If military drones maintained and flown by highly skilled technicians have fly aways and they have to scramble fighters to shoot them down as in one example given.... what makes us think a Chinese company making consumer level drones would have any higher a success rate. I still say gps/naza flight enabled drone technology just is not ready for primetime.

1 crashed military drone every 9-10 day's (47 in the USA)???????????? And they want to take this technology to deliver pizza's???? Not over my house! When this kind of information is more readily discussed on the new's you can bet this activity will start getting more regulated in the USA. Only a matter of time especially with some of the foolishness we see from Phantom owners on U-Tube...
 
I worked with drone operators in the Army 5 years ago. The average flight hours put on these things is about 5 times a traditional airframe. Unlike traditional pilots they do not do PM or pre-flight walk arounds either. So the pilot has to trust the ground crew which is more than likely 1/2 way around the world. No wonder they have such a high accident rate.
 
JimDE said:
On Fox news just a few minutes ago they did a report written in the Washington Post of the fact that 400+ military drones have crash and it averages out to be 1 every 9-10 day's. Now, these crashes are for various reasons including fly aways and mechanicals. The reason they brought this subject up is due to USA companies trying to get authorization to use drones for commercial purposes including delivering pizza's.

If military drones maintained and flown by highly skilled technicians have fly aways and they have to scramble fighters to shoot them down as in one example given.... what makes us think a Chinese company making consumer level drones would have any higher a success rate.

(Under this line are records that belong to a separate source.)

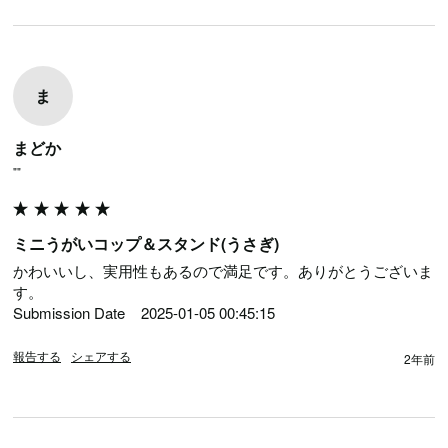
ま
まどか
""
ミニうがいコップ＆スタンド(うさぎ)
かわいいし、実用性もあるので満足です。ありがとうございま
す。

Submission Date	2025-01-05 00:45:15
報告する
シェアする
2年前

I still say gps/naza flight enabled drone technology just is not ready for primetime.

1 crashed military drone every 9-10 day's (47 in the USA)???????????? And they want to take this technology to deliver pizza's???? Not over my house! When this kind of information is more readily discussed on the new's you can bet this activity will start getting more regulated in the USA. Only a matter of time especially with some of the foolishness we see from Phantom owners on U-Tube...

No one thinks a Phantom will have a higher success rate. RC pilots crash all the time lol
 
I'm not aware of any RC-controlled UAV that isn't potentially capable of fly-aways...and certainly crashes. Does anyone know of any?
 
Flying Cephlopod said:
I'm not aware of any RC-controlled UAV that isn't potentially capable of fly-aways...and certainly crashes. Does anyone know of any?

I don't know of any RC aircraft that doesn't have that potential...maybe not so much flyaways as it could be interfence that would knock an aircraft down.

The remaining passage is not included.